Peter Fonagy and his team took attachment theory a step further: Fonagy emphasized the importance of the caregivers ability to understand the child, to “keep the child’s mind in mind”. This parental ability to reflect – or mentalize- helps the child develop self-understanding and an understanding of other people, which is crucial for the development of self-soothing and emotion regulation skills.
Attachment patterns are thought to be fairly stable over time, although I do believe that, as we grow older, we can still change and develop- we can have relationship experiences that can have a positive effect on our “internal working models”. We can develop supportive romantic relationships and friendships, and we can work on modifying problematic relationship patterns. Self-soothing and relationship skills are something that can be learned: DBT focuses on teaching emotion regulation and crisis survival skills, and MBT focuses on developing the capacity to metalize, while TFP attempts at changing deeply engrained internal representations of self in relation to others.
Nursing Baby - Jennifer - Feb 13th 2011
I have a 23 year old daughter who struggles with Borderline Personality Disorder. She is my second child, but the first one out of 5 that I was able to nurse successfully. I devoted myself to nursing her as a baby, in fact she slept in bed with us for the first 3 months of her life (although I know that is not recommended any more now).
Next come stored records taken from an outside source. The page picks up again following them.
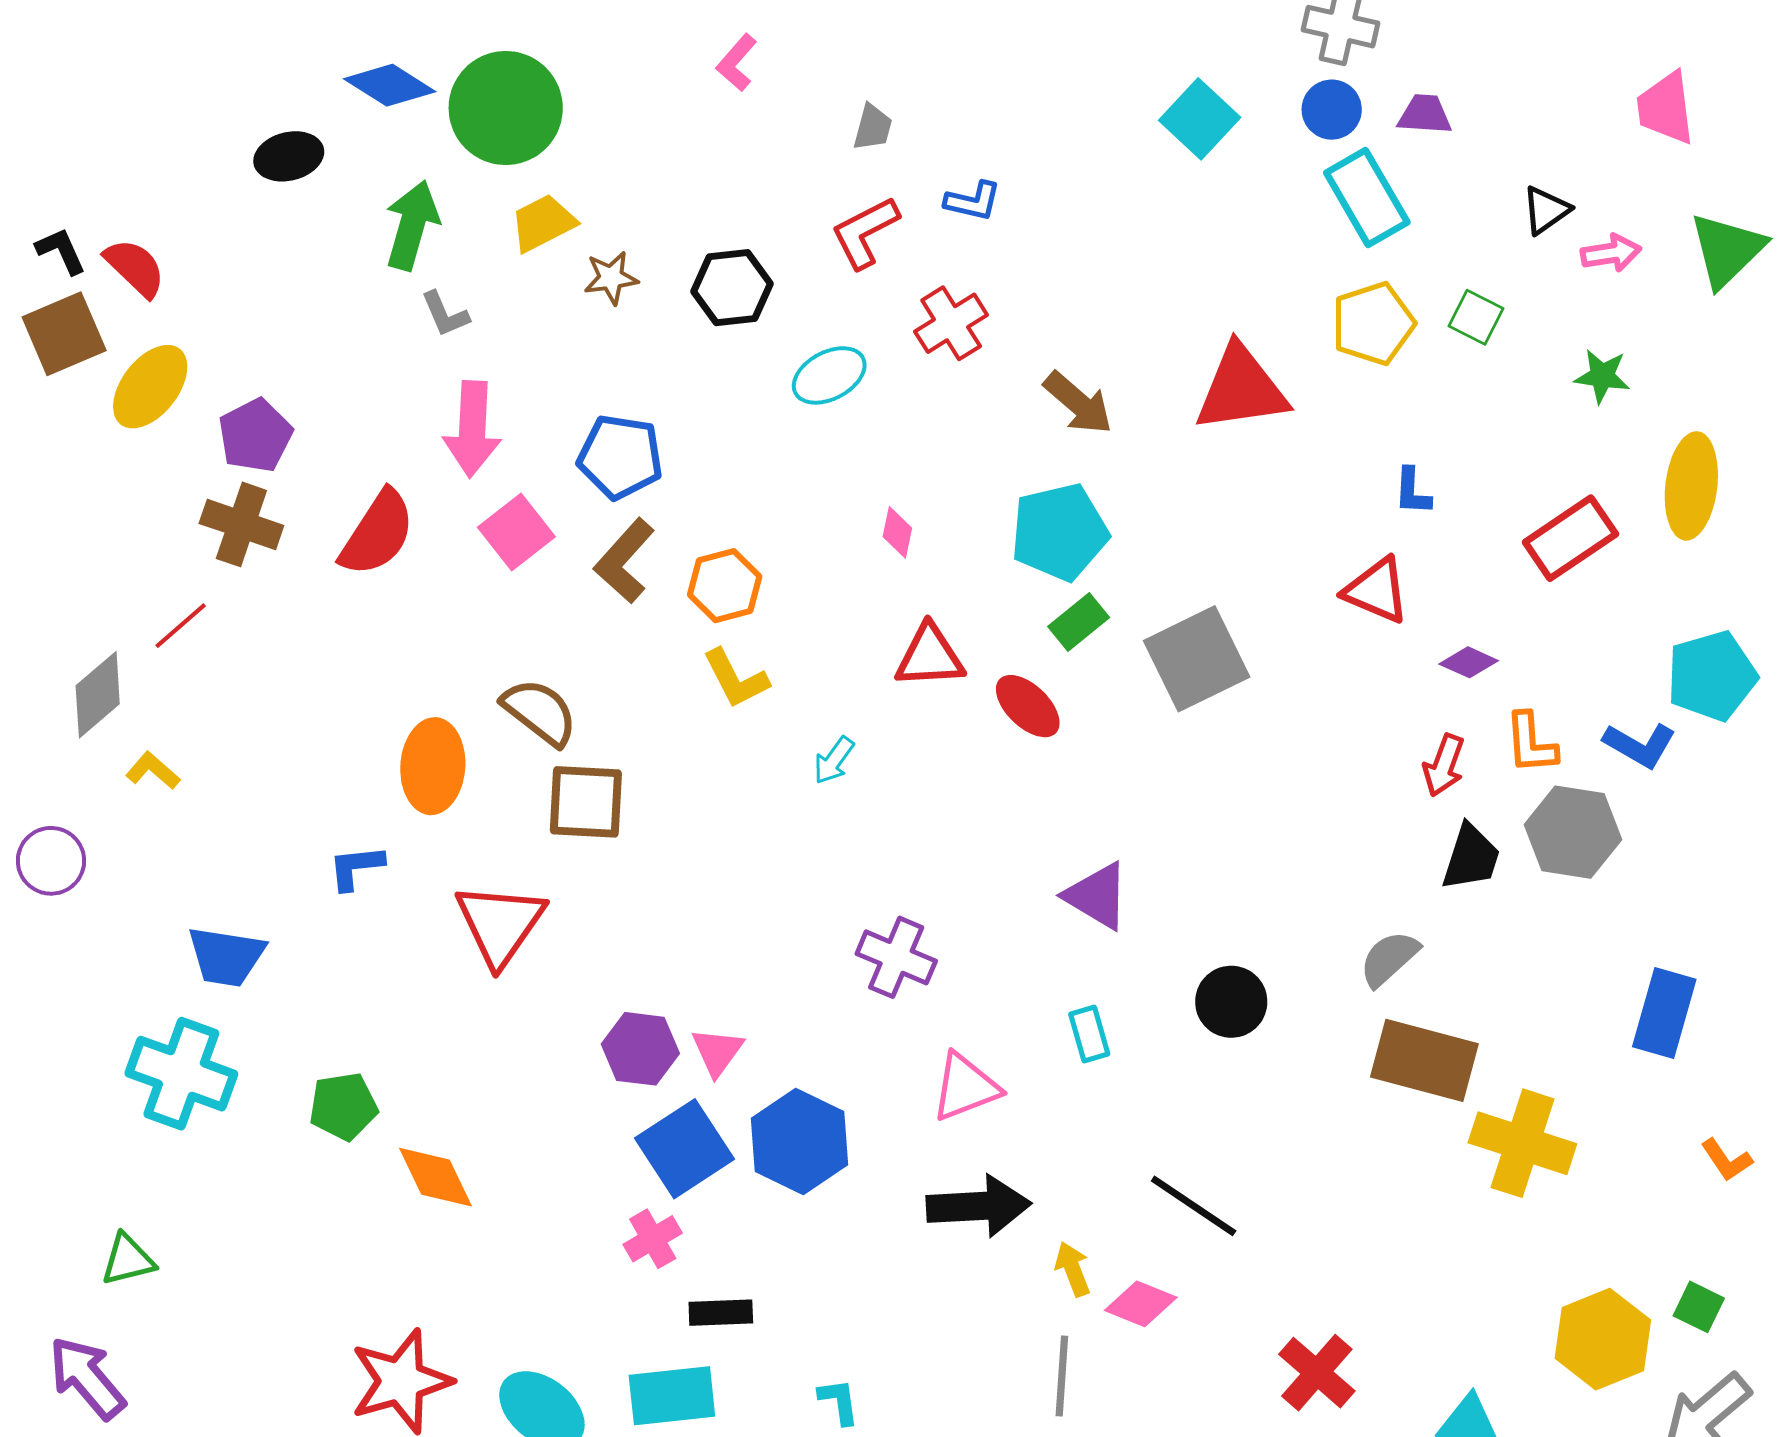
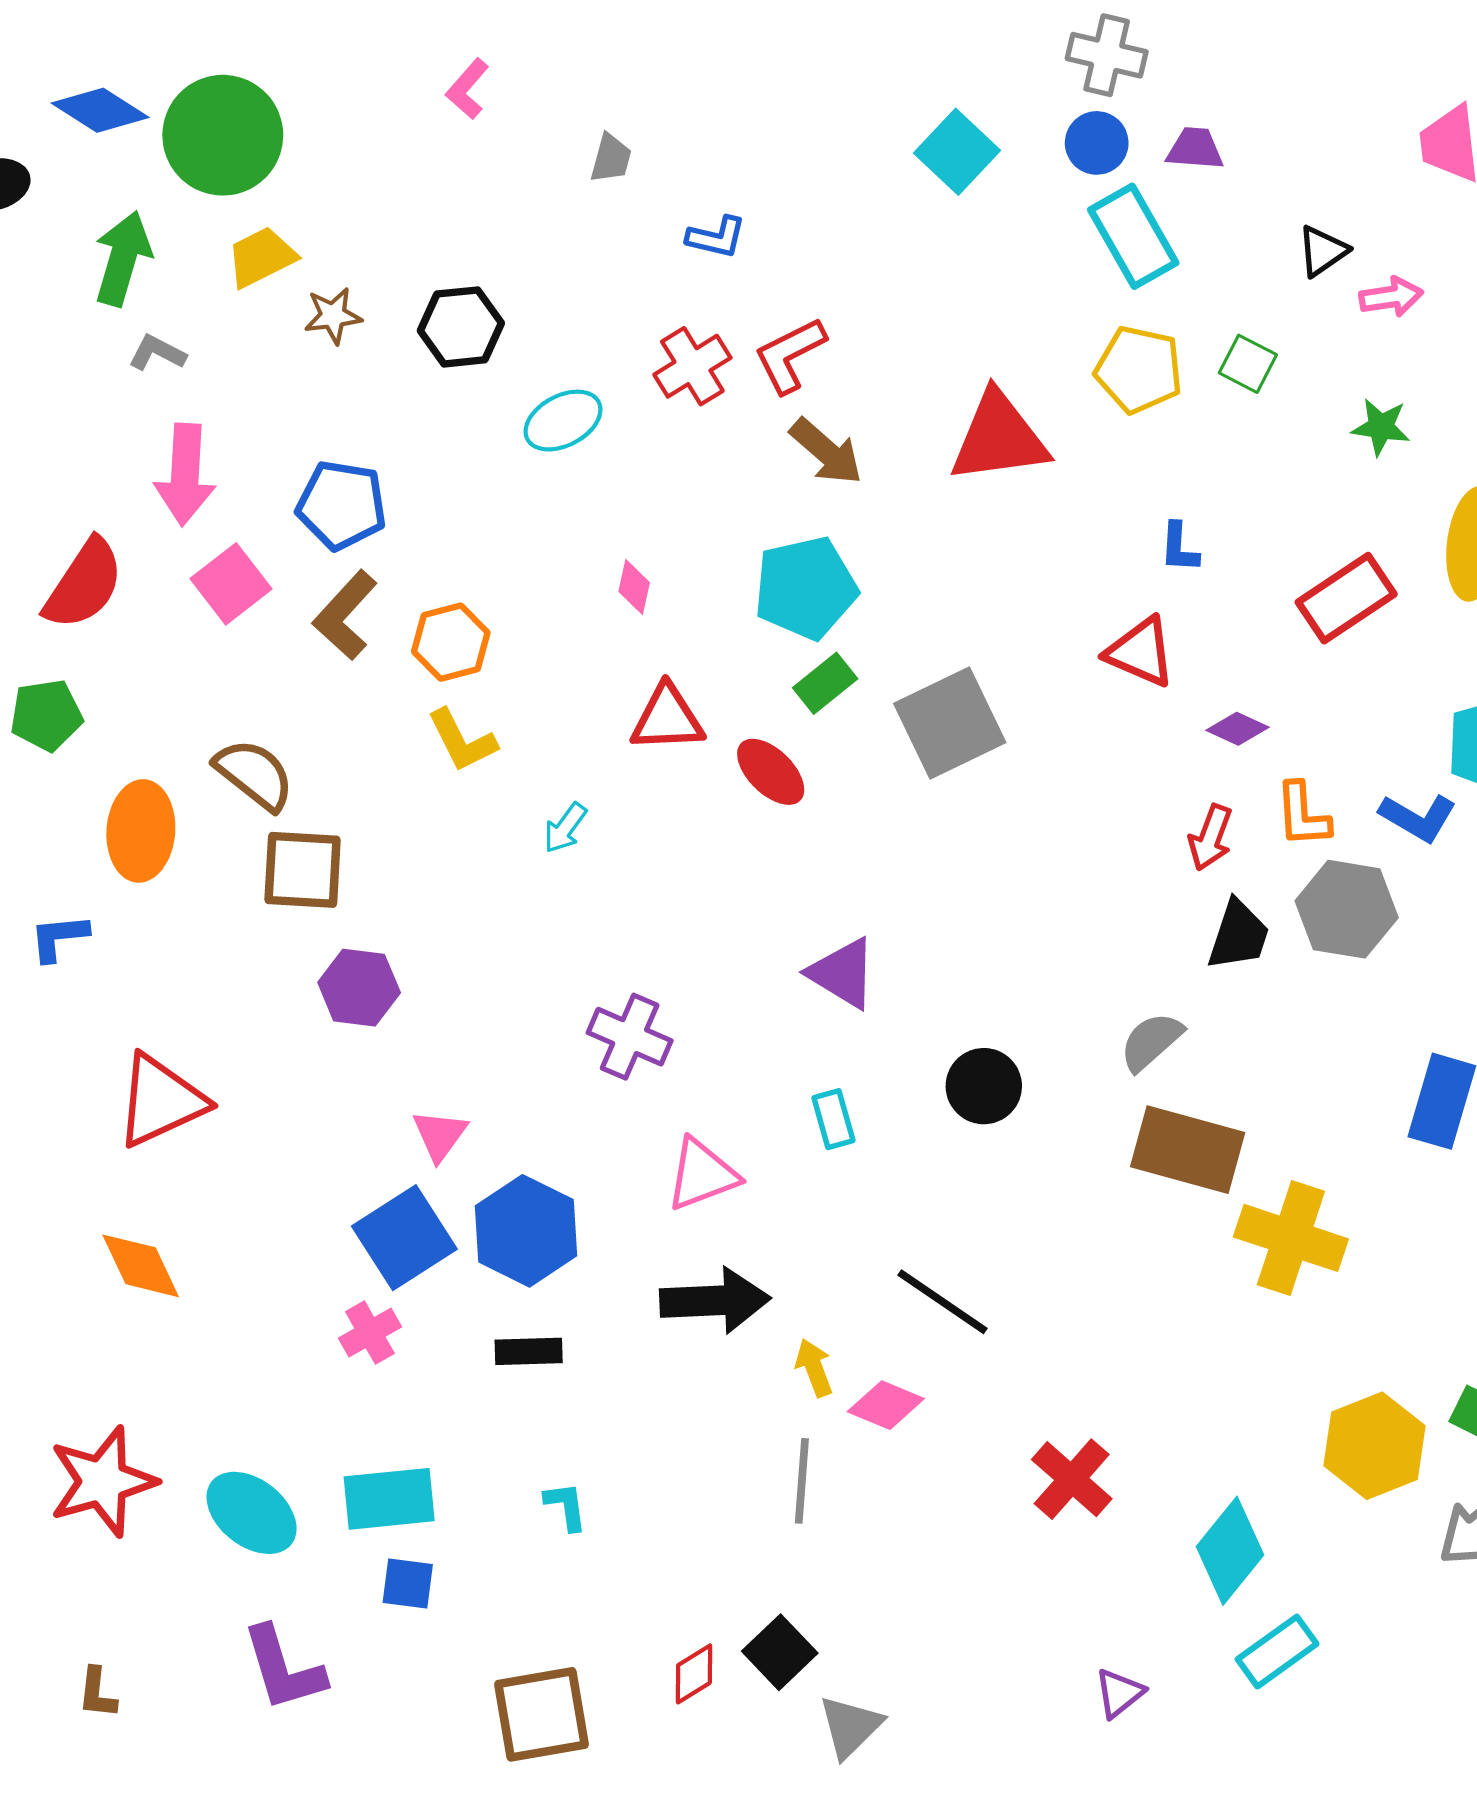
red L-shape: (865, 232) -> (790, 355), moved
gray L-shape: (445, 314) -> (157, 353), turned 140
yellow pentagon: (1373, 323) -> (1139, 370), turned 30
red triangle: (500, 924) -> (161, 1101), moved, turned 30
purple hexagon: (640, 1049) -> (359, 988), moved
green pentagon: (343, 1106) -> (46, 715), moved
black rectangle: (721, 1313) -> (529, 1351), moved

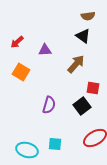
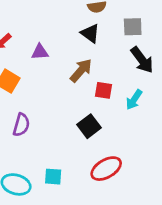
red square: (93, 88) -> (103, 90), moved
purple semicircle: (49, 105) -> (21, 125), moved

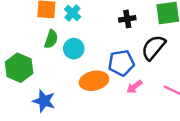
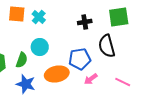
green semicircle: (51, 39) -> (22, 60), moved
black semicircle: (153, 47) -> (107, 46), turned -55
blue star: (44, 101) -> (26, 84), moved

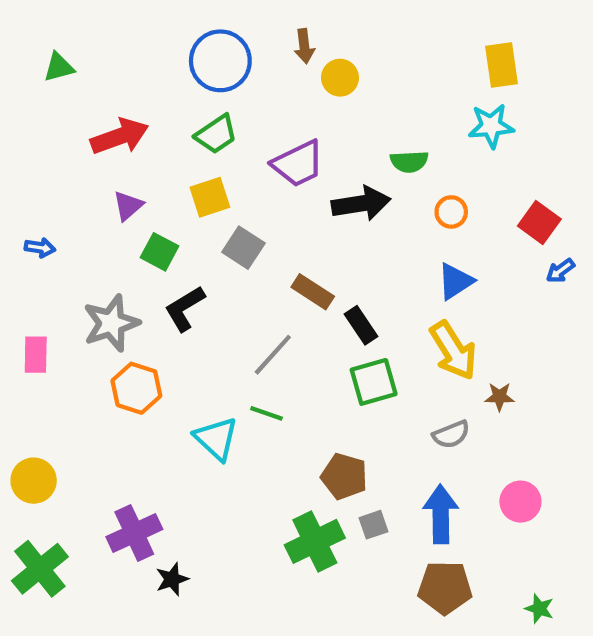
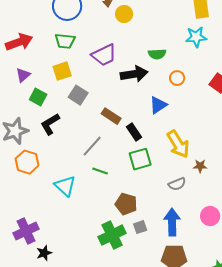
green trapezoid: (216, 134) -> (65, 41), turned 40
blue triangle: (455, 281) -> (158, 105), moved
green line: (267, 413) -> (100, 171), moved

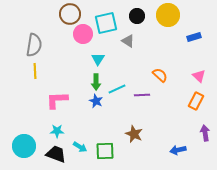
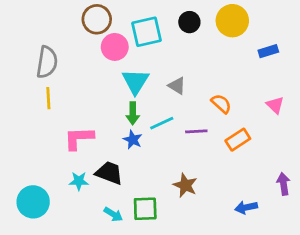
gray triangle: (128, 41) -> (177, 86), moved
cyan triangle: (98, 59) -> (135, 82), size x1.5
orange rectangle: (196, 101) -> (238, 140), moved, turned 30
cyan arrow: (80, 147) -> (113, 214), moved
black trapezoid: (56, 154) -> (109, 173), moved

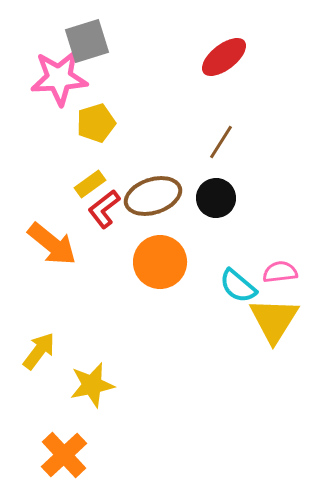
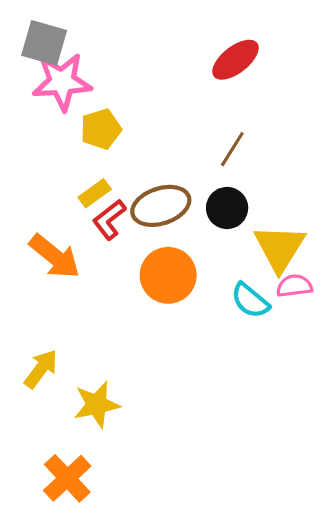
gray square: (87, 41) -> (44, 43), moved, turned 33
yellow triangle: (274, 320) -> (280, 248), moved

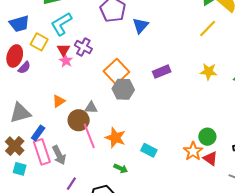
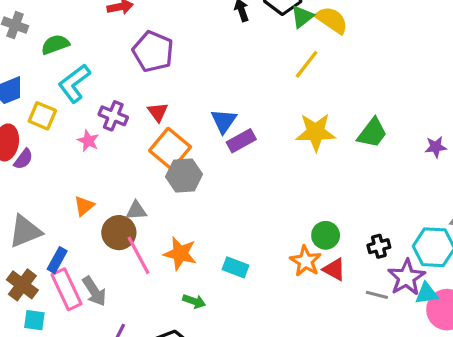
blue triangle: (140, 25) -> (224, 121), moved
red triangle: (63, 50) -> (158, 112), moved
yellow star: (209, 72) -> (316, 132), size x1.4

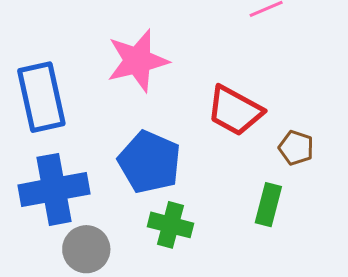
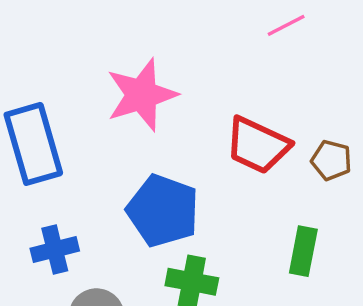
brown pentagon: (296, 148) -> (331, 160), moved
blue cross: (54, 189) -> (55, 250), size x0.6

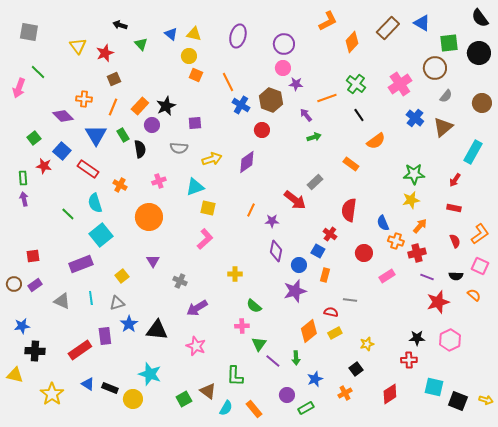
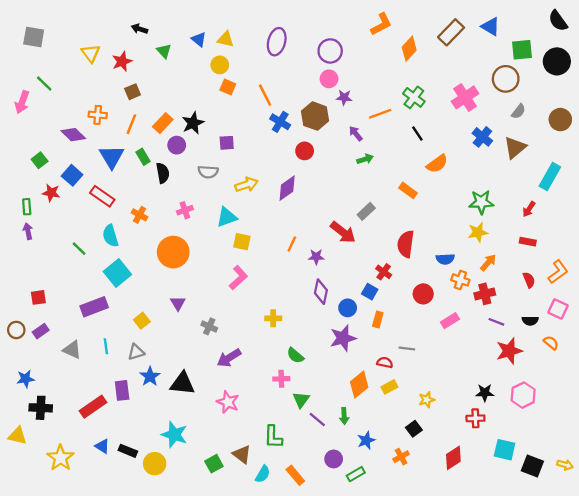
blue semicircle: (383, 223) -> (445, 259), turned -70

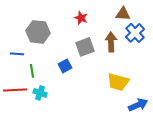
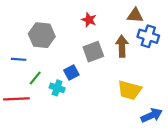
blue cross: (135, 33) -> (148, 36), turned -30
green line: (32, 71) -> (35, 78), turned 48
cyan cross: (40, 93) -> (57, 88), moved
When she was about 3 months old, I left her for the first time for about 6 hours with a caregiver and plenty of my breast milk. When I returned home, she had refused to drink a drop but had been screaming for the last several hours--(before the age of cellphones). When she was 9 months old and my milk was getting less and less and I thought she was ready to be weaned, I left her for a week with my mother and father to go on a mission trip to Mexico with my husband who is a minister. When we returned, I never resumed nursing her, but you could tell it took her a few days to reform that attachment.
She always seemed to be a fearful, needy, sensitive, demanding child.
Are these the kind of attachment issues you are describing? I went on to homeschool her until she was in the 5th grade--I am a devoted mother and tried my best.
Is it possible that these early experiences opened the door to the Borderline Personality Disorder?
Dr. Dombeck's Note: We have a chapter in our revised personality disorders document that speaks to the causes of personality disorders. Dr. Hoermann is the lead author of this work, BTW. To provide a short and incomplete answer however, while your daughter may be sensitive by temperament and while these experiences of deprivation may not have sat well with her and may have affected her attachment to you, it seems unlikely to me that two such episodes in isolation would be sufficient to cause BPD to form. There is a concept in psychology called the "good enough mother" (due to Dr. Winnicott I believe) and the basic idea of it is that you don't have to be a perfect mother to raise a healthy child. If you are feeling terribly guilty over these "failures" of yours to give your child a perfect environment, please let some of that self-recrimination go.